Şahbettin Uluat

Bizim eller

Şahbettin Uluat

Zaman büyülü bir top gibi.

Yüzyıllardır belli bir hızla akıp giderken dokunduğu her şeyi az ya da çok, gözle görülür bir şekilde ya da belli etmeden değiştirip dönüştürüyor.

Daha dün kucağımızda hoplatıp zıplattığımız bebek usul usul konuşan, tercihler yapan bir çocuğa, gence, yetişkine dönüşüyor.

Bir kuşak önce babamızın dikmiş olduğu meyve fidanı eğer yeni beton binalar ya da farklı düzenlemeler için kesilip ortadan kaldırılmamışsa serpilip büyüyor, bolca meyve veren başka bir şey olarak varlığını sürdürüyor.

Ağaç demişken, bizim bildiğimiz ağacı, bahçesi bol eski Van şehir merkezi artık ufukta görünmüyor. Yeşilsiz yapılaşma kent merkezini ele geçiriyor.
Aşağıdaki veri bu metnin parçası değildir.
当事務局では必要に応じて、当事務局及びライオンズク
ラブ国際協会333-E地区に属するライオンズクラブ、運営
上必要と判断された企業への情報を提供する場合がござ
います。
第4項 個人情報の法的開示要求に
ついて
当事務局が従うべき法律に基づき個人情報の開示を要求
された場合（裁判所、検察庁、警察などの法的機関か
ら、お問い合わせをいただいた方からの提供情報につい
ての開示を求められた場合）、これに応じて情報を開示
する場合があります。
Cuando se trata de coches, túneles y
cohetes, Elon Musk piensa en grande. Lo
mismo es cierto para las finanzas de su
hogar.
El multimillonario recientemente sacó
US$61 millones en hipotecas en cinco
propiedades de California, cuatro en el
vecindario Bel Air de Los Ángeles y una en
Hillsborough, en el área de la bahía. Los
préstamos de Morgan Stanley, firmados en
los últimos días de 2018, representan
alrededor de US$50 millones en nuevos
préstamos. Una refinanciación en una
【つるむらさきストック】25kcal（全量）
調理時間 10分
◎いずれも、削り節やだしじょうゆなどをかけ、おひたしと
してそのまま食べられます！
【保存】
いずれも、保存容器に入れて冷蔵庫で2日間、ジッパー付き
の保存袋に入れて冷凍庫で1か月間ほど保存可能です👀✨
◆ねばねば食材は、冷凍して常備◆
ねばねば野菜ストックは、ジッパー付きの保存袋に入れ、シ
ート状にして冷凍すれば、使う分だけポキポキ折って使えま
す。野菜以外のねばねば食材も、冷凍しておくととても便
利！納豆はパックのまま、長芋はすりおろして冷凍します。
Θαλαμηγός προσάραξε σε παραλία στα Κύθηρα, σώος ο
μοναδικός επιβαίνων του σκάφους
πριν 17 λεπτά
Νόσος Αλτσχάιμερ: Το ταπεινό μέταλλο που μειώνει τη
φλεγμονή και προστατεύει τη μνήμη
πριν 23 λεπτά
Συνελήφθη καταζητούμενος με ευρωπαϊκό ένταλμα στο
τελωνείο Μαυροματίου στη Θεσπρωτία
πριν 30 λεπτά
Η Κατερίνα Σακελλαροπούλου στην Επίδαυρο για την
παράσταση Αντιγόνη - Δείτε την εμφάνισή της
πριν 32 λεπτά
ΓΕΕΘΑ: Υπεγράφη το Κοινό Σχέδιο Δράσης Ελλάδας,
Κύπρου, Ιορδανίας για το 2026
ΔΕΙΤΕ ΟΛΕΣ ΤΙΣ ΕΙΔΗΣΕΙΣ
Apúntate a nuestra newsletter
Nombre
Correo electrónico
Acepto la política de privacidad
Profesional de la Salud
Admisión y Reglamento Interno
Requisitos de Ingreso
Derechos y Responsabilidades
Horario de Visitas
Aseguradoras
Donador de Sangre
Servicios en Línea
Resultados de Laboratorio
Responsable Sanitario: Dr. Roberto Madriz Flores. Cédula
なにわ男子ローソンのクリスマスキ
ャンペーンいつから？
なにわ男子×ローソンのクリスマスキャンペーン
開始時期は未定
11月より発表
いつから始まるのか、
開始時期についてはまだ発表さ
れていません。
Dün toprak yollarında çember çevirdiğimiz, leppik, çizgi, birdirbir, melikan, yakan top, futbol oynadığımız sokaklar büyük bir hızla beton binalarla dolu asfalt yollara dönüşüp başka şeyler haline geliyor.

Daha dün şu köşede falancanın, bu bahçede filancanın evi vardı dediğimiz yerler usulca silinip tanınmaz hale geliyor. Bir kısmımız göç edip gittiğimiz o başka şehirlerden zaman içinde dönüp geldiğimizde artık eski evimizin artık tam olarak nerede olduğunu kestirmekte güçlük çekiyoruz.

Eskinin suları içilebilen kehrizleri de, sokak çeşmeleri de çoktan ortadan kalkmıştır.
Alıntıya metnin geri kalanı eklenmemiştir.